# Session 7: Web Scraping 2, HTML and parsing

*Hjalte Fejerskov Boas*

## Recap

Recall the different steps in web scraping:
1. Mapping (session 6):
    - We learned how to use the structure of the URL to go through all the webpages you want to scrape
2. Downloading (session 6):
    - We learned how to download the HTML code of webpages
    - We learned how to use the network panel to download data directly from the webpage's server
3. Parsing (this session)

In this session we will learn how to parse the downloaded HTML into meaningful and structured data

## Required readings

- [Beautiful Soup: Build a Web Scraper With Python](https://realpython.com/beautiful-soup-web-scraper-python/)

- [A Practical Introduction to Web Scraping in Python](https://realpython.com/python-web-scraping-practical-introduction/)

# Overview of Session 7

1. What is HTML?
    - How does the tree structure work?
2. How can we find our way in the HTML code? I.e. find the data we need (parse the HTML)
    - Regex
    - CSS selectors
    - BeautifulSoup
        - Today we will mainly spend time on BeautifulSoup

## Introduction to HTML

### Recall from previous session

How a human sees a webpage             |  How a computer sees a webpage (**HTML**)
:-------------------------:|:-------------------------:
![](https://drive.google.com/thumbnail?id=1cbrC303j-gQnXbXyTEQBPT2xH7kgz6Cy&sz=w1000)  |  ![](https://drive.google.com/thumbnail?id=1VFlfDcJHCzbtmkpr4kvXzGecrDE7KmLY&sz=w1000)

## [What is HTML?](https://www.w3schools.com/html/html_intro.asp)  
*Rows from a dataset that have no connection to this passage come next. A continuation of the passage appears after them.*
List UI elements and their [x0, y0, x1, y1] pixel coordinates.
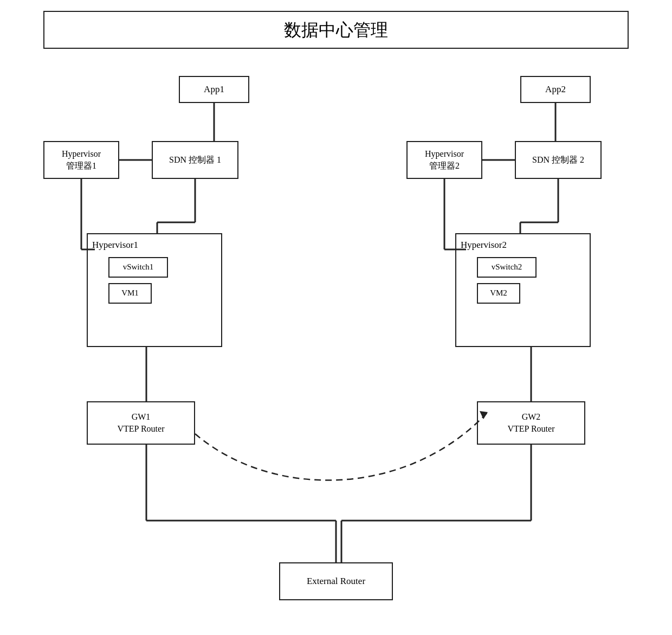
hypervisor2-box: Hypervisor2 vSwitch2 VM2 — [455, 233, 591, 347]
external-router-box: External Router — [279, 562, 393, 600]
hypervisor2-label: Hypervisor2 — [461, 239, 507, 252]
hypervisor1-label: Hypervisor1 — [92, 239, 138, 252]
sdn2-box: SDN 控制器 2 — [515, 141, 602, 179]
hypervisor-mgr1-box: Hypervisor 管理器1 — [43, 141, 119, 179]
hypervisor1-box: Hypervisor1 vSwitch1 VM1 — [87, 233, 222, 347]
gw1-box: GW1 VTEP Router — [87, 401, 195, 445]
gw2-box: GW2 VTEP Router — [477, 401, 585, 445]
diagram-container: 数据中心管理 App1 App2 Hypervisor 管理器1 SDN 控制器… — [0, 0, 672, 635]
app1-box: App1 — [179, 76, 249, 103]
sdn1-box: SDN 控制器 1 — [152, 141, 238, 179]
vm2-box: VM2 — [477, 283, 520, 304]
hypervisor-mgr2-box: Hypervisor 管理器2 — [406, 141, 482, 179]
vswitch2-box: vSwitch2 — [477, 257, 537, 278]
title-bar: 数据中心管理 — [43, 11, 629, 49]
vswitch1-box: vSwitch1 — [108, 257, 168, 278]
vm1-box: VM1 — [108, 283, 152, 304]
app2-box: App2 — [520, 76, 591, 103]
HTML(Hyper Text Markup Language) is the standard language for creating webpages

### HTML elements and tags

HTML consists of different elements: These elements tell your browser what to display and how to display it

An HTML element consists of a tag and the element content.
- The tag defines the content: for example the tag ```<h1>``` defines the content as "a large heading"
- Example: 
```html 
<h1> My first heading </h1>
```

In the browser, the HTML above will show up like this: <h1> My first heading </h1>

### Important tags

Here are some examples of often used tags:
```html 
<h1> Defines a large header </h1>
<p> Defines a paragraph </p>    
<div> Defines a section </div>
<a> Defines a link </a> 
<table> Defines a table </table> 
```

### Attributes to the HTML elements
Each element can have some [attributes](https://www.w3schools.com/html/html_attributes.asp)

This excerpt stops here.